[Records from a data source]
* * * * * * *

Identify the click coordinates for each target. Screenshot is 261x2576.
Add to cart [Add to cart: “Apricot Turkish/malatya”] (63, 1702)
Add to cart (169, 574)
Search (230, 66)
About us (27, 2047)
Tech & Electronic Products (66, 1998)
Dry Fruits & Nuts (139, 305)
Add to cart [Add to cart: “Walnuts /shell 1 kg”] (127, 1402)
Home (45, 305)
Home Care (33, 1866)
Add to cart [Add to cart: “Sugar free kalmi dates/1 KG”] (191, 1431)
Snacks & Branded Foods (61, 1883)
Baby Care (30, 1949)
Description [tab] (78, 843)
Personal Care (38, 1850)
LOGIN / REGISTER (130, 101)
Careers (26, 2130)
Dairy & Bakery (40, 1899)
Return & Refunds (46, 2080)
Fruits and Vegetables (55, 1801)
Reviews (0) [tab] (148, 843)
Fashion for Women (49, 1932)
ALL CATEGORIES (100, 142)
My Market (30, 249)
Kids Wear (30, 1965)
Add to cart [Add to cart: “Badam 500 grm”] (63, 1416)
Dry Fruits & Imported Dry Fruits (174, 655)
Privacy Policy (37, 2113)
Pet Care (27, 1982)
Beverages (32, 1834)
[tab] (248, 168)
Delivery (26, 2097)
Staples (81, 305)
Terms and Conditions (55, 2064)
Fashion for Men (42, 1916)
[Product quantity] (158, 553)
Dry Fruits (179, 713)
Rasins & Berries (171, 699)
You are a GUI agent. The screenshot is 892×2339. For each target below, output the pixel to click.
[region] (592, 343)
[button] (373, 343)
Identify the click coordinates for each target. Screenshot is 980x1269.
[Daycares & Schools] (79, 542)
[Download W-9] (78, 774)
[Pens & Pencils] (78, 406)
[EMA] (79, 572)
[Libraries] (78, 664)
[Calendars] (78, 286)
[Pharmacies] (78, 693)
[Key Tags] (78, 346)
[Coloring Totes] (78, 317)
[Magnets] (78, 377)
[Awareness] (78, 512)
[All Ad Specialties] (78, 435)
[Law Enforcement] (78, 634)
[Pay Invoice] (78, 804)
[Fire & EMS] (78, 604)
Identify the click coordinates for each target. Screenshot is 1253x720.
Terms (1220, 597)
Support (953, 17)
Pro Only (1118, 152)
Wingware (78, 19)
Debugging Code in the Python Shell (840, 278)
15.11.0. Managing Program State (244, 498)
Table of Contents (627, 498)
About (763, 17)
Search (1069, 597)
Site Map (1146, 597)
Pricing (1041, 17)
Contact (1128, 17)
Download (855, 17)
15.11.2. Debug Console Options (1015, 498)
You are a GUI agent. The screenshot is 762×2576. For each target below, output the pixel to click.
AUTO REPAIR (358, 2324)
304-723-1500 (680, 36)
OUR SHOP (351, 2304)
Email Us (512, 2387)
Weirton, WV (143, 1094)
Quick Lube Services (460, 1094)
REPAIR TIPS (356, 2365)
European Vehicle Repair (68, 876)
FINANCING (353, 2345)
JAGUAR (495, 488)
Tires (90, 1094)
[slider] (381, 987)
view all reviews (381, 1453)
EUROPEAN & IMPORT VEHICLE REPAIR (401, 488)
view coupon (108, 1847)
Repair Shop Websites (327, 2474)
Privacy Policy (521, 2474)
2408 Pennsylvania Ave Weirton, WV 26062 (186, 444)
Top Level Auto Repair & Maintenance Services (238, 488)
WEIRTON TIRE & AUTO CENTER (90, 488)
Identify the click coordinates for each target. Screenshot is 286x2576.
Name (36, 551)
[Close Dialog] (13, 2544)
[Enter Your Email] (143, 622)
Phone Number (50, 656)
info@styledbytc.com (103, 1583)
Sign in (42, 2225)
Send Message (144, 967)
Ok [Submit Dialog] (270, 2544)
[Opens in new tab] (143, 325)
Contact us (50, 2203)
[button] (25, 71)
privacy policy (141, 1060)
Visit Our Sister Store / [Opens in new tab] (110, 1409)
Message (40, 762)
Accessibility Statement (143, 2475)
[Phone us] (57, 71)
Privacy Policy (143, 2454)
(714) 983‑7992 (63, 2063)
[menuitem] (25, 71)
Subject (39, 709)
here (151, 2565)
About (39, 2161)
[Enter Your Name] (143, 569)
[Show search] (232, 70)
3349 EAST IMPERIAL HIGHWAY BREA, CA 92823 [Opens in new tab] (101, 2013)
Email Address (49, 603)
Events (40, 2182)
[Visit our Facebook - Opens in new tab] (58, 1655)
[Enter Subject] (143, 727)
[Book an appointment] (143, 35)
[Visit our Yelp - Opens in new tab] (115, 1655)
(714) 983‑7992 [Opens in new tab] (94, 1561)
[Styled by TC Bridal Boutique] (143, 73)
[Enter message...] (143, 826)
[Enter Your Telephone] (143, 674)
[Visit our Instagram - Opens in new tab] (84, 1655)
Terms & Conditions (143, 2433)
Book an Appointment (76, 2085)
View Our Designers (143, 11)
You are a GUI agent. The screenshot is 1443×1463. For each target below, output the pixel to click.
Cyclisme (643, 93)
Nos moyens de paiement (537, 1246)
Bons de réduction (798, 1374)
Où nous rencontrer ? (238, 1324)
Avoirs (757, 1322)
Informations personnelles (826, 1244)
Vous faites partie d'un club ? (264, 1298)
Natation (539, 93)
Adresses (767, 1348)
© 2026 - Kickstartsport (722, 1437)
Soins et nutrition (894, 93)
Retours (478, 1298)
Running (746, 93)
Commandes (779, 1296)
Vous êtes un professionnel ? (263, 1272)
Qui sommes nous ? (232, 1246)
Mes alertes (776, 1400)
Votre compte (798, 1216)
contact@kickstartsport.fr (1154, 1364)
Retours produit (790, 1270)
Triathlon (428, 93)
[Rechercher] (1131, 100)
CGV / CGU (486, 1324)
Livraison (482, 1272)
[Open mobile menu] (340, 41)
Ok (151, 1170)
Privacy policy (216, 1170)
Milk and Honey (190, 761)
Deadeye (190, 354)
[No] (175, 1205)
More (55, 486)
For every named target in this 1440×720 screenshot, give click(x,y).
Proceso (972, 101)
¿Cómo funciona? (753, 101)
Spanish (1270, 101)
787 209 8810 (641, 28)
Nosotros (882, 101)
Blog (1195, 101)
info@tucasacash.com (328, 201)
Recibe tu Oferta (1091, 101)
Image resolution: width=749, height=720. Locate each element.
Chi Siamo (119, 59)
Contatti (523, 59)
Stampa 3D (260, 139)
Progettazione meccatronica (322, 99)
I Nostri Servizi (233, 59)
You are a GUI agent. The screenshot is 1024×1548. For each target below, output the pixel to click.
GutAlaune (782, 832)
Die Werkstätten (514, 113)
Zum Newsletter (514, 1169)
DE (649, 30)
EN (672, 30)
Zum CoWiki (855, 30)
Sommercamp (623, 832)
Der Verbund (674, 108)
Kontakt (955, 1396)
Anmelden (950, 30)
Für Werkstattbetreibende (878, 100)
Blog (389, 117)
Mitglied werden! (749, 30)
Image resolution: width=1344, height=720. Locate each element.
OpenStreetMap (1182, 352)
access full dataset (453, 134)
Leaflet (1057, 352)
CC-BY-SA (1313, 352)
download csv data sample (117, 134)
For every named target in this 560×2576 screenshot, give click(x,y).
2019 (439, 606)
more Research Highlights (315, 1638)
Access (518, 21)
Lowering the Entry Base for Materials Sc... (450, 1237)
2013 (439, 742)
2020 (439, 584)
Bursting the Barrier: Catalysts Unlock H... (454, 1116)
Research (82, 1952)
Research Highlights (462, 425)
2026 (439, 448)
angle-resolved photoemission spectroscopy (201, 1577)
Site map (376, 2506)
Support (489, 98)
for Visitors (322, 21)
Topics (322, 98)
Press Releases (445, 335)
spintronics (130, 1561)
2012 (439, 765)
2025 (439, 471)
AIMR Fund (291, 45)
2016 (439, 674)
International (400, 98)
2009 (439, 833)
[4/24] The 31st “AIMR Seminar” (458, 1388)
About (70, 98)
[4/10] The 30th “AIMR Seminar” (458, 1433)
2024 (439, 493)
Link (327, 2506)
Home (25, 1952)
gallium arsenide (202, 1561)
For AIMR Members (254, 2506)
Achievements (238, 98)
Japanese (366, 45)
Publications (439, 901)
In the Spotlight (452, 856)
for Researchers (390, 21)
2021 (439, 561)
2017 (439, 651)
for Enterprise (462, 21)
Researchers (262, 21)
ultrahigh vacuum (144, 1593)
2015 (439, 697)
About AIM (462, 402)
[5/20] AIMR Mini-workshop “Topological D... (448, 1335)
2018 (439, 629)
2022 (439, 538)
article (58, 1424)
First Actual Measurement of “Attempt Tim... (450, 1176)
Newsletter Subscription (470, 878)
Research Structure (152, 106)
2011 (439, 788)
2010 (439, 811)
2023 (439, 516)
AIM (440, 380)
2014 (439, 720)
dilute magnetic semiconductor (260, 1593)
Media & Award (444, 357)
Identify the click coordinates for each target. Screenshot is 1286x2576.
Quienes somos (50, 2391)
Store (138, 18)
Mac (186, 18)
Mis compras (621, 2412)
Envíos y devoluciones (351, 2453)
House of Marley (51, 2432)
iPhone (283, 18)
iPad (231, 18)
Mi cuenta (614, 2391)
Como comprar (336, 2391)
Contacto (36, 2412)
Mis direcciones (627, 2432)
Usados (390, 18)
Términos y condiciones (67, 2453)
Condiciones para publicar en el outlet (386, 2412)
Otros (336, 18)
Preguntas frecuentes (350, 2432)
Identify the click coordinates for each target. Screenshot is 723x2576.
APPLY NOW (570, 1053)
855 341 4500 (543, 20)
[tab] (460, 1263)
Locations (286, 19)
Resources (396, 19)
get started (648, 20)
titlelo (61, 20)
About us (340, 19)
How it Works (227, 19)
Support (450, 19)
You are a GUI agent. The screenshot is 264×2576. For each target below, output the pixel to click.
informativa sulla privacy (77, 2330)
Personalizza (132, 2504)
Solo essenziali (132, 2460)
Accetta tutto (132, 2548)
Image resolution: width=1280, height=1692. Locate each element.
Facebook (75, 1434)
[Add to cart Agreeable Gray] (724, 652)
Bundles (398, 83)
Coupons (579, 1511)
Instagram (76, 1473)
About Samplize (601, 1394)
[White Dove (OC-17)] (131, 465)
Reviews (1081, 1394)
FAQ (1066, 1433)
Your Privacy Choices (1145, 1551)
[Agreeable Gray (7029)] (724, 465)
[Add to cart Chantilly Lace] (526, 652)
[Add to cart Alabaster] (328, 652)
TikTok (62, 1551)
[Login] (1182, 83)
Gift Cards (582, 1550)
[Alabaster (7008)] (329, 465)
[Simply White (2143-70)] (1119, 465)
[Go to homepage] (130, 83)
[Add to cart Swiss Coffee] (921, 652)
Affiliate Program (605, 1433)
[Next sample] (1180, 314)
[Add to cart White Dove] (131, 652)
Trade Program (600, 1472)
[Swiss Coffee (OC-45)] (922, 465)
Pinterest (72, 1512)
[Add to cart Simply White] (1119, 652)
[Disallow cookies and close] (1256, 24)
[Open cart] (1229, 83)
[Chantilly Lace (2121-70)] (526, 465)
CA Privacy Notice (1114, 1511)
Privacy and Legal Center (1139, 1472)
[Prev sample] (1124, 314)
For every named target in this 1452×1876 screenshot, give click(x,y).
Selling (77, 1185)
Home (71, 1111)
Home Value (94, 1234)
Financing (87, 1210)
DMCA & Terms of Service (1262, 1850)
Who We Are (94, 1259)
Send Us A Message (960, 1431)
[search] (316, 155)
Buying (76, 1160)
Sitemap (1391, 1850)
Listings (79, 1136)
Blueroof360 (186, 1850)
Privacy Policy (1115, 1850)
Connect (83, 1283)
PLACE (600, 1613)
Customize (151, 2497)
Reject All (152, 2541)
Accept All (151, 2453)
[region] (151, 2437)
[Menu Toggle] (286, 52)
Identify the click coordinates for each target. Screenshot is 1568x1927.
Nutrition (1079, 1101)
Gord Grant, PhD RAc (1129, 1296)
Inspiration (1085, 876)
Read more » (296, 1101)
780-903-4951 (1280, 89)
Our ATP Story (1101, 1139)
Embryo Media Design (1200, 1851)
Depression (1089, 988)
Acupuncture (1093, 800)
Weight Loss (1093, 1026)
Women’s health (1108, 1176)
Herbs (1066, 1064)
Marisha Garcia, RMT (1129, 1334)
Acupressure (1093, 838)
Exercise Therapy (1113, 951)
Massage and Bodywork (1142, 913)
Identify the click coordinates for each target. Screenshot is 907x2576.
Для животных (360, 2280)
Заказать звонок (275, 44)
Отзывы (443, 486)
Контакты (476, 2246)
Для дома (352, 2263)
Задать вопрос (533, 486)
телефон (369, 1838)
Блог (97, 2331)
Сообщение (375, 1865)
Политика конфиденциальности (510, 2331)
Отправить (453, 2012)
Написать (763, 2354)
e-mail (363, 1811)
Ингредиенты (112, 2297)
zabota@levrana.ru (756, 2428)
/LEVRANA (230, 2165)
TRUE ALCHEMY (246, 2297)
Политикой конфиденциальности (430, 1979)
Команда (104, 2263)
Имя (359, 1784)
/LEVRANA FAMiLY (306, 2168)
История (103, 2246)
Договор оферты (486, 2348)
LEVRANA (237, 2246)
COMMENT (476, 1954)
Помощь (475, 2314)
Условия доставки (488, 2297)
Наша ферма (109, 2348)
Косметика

* * * * * * *

▶ **Your assignment**
List the lines of the entries that include "Chantilly".

▶ **Answer to the exercise**
[Add to cart Chantilly Lace] (526, 652)
[Chantilly Lace (2121-70)] (526, 465)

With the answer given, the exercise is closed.